━━ INFORMATION

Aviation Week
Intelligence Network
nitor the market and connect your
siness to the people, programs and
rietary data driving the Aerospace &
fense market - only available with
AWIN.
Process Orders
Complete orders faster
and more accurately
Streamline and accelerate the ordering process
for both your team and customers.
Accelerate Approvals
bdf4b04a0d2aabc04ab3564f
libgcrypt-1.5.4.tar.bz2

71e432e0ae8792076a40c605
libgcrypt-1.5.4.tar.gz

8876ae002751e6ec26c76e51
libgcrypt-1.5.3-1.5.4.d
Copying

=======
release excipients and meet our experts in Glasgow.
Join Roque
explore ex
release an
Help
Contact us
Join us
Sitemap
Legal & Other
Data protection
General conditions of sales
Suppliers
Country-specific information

━━━━
━━ INFORMATION

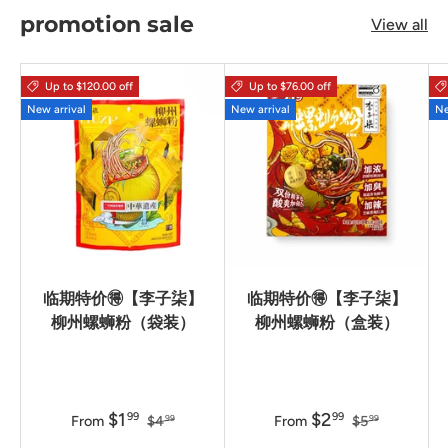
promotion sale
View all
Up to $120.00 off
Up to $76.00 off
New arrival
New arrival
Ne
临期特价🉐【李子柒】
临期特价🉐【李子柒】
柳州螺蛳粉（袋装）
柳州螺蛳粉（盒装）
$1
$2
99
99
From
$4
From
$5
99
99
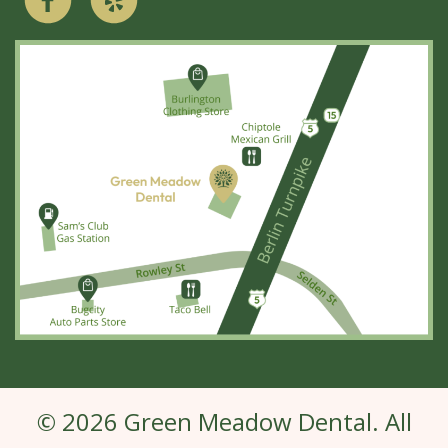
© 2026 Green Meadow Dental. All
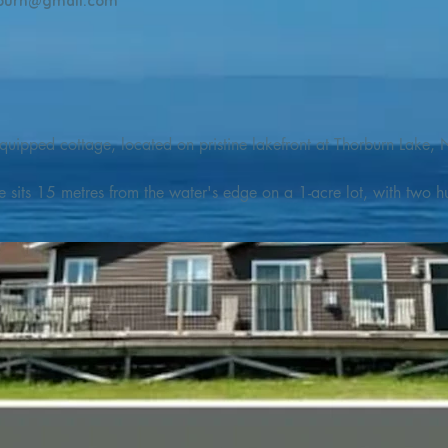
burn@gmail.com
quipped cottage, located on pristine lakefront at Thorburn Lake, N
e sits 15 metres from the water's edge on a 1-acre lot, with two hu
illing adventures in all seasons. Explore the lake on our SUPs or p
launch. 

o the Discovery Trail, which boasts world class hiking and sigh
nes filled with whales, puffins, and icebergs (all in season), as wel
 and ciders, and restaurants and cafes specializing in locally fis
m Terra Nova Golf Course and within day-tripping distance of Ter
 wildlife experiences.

━━━━
━━ INFORMATION

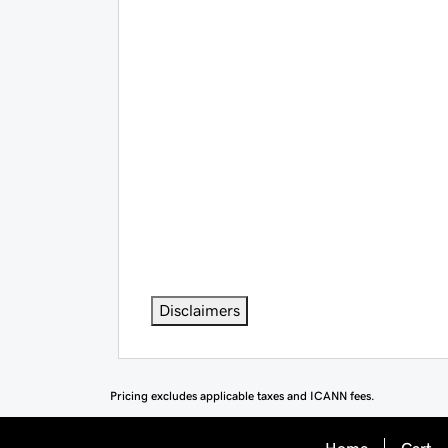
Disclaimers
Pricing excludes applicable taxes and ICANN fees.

━━━━

--- TASK GOAL ---
Show the lines of the records above that mention "release".

--- SOLUTION FOR THIS PROBLEM ---
release excipients and meet our experts in Glasgow.
release an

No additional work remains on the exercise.